[Document layout detection data]
+++++
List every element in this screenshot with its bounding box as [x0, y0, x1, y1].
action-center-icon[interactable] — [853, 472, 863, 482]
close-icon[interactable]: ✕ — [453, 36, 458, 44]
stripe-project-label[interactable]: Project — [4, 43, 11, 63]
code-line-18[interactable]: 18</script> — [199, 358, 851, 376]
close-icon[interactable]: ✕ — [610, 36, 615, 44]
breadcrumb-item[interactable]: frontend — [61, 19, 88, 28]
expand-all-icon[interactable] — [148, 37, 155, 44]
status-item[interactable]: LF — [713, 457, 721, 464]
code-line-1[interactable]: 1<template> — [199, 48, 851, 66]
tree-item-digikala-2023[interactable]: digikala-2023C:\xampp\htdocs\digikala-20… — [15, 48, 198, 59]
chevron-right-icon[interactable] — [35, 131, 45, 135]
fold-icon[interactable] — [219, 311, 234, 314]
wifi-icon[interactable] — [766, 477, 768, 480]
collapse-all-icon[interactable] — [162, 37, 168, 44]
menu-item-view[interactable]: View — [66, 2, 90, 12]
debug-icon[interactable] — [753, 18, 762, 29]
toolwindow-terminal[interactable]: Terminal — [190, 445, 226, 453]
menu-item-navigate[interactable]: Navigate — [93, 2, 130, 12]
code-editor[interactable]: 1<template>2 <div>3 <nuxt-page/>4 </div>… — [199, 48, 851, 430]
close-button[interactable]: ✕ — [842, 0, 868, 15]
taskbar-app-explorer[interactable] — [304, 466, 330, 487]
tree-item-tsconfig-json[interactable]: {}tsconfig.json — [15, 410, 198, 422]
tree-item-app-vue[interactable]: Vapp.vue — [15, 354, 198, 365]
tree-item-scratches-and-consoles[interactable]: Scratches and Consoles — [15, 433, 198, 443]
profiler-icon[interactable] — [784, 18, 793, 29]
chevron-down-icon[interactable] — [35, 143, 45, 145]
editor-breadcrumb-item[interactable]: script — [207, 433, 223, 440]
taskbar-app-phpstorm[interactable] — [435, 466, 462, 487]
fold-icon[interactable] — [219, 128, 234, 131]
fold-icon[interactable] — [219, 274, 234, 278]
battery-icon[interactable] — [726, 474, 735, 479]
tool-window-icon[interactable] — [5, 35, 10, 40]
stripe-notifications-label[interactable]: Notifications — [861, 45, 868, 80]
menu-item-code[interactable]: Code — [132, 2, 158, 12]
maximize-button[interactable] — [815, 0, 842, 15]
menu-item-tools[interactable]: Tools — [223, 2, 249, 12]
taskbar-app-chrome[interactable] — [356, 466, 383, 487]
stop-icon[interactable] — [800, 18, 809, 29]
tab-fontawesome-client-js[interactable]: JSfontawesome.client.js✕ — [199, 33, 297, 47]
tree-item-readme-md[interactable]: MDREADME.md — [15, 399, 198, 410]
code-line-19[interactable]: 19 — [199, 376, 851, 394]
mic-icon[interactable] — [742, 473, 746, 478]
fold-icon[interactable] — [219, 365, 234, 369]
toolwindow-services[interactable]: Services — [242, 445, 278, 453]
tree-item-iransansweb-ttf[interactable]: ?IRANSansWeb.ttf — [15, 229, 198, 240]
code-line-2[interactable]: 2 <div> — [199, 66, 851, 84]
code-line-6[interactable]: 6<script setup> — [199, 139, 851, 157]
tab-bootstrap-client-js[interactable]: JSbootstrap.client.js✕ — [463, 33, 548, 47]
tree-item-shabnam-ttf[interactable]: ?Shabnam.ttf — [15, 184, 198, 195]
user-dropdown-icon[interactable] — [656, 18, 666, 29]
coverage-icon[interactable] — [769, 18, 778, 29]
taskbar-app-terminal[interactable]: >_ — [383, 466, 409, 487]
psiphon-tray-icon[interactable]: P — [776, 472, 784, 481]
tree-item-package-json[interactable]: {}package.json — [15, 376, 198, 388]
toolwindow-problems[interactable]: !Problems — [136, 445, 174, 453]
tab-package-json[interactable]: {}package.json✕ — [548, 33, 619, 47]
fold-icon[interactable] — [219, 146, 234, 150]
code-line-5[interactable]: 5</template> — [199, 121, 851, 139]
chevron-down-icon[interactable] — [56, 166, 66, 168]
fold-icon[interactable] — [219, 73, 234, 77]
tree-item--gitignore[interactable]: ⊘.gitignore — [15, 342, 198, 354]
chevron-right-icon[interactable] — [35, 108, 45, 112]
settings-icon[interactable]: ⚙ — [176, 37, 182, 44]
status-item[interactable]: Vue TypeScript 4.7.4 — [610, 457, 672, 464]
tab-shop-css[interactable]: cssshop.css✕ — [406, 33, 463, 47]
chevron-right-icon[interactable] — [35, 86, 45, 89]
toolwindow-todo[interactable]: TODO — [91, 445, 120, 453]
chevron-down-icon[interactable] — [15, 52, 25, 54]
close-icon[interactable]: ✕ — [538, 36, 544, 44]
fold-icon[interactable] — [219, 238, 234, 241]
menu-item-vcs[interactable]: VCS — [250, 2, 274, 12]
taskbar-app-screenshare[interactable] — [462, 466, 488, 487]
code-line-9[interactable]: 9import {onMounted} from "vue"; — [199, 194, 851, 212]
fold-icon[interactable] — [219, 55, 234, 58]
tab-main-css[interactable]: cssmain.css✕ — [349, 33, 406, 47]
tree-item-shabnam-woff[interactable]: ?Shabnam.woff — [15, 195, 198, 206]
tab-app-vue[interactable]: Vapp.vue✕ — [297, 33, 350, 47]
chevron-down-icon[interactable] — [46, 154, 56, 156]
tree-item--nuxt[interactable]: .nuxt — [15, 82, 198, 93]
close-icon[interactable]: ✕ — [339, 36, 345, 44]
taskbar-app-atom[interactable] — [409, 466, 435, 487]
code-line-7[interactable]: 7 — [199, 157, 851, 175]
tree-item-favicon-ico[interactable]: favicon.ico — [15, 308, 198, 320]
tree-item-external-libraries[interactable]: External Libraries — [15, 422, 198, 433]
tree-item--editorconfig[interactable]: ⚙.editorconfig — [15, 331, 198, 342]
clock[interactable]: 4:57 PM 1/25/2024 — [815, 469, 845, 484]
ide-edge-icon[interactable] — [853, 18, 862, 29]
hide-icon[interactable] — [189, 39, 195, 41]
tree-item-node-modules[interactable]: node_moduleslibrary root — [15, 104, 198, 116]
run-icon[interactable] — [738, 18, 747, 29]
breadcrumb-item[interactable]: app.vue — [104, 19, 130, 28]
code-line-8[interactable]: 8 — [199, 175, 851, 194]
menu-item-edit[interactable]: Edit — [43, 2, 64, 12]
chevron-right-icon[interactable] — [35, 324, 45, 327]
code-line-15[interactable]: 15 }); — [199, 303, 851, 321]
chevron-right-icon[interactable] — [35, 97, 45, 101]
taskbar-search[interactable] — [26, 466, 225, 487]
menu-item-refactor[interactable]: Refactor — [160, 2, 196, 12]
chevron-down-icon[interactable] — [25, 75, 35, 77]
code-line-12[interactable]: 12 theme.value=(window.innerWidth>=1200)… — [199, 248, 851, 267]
+++++
Exercise objective: Find the word "Shabnam" in the records, and report each line that has it.

Output for this exercise:
tree-item-shabnam-ttf[interactable]: ?Shabnam.ttf — [15, 184, 198, 195]
tree-item-shabnam-woff[interactable]: ?Shabnam.woff — [15, 195, 198, 206]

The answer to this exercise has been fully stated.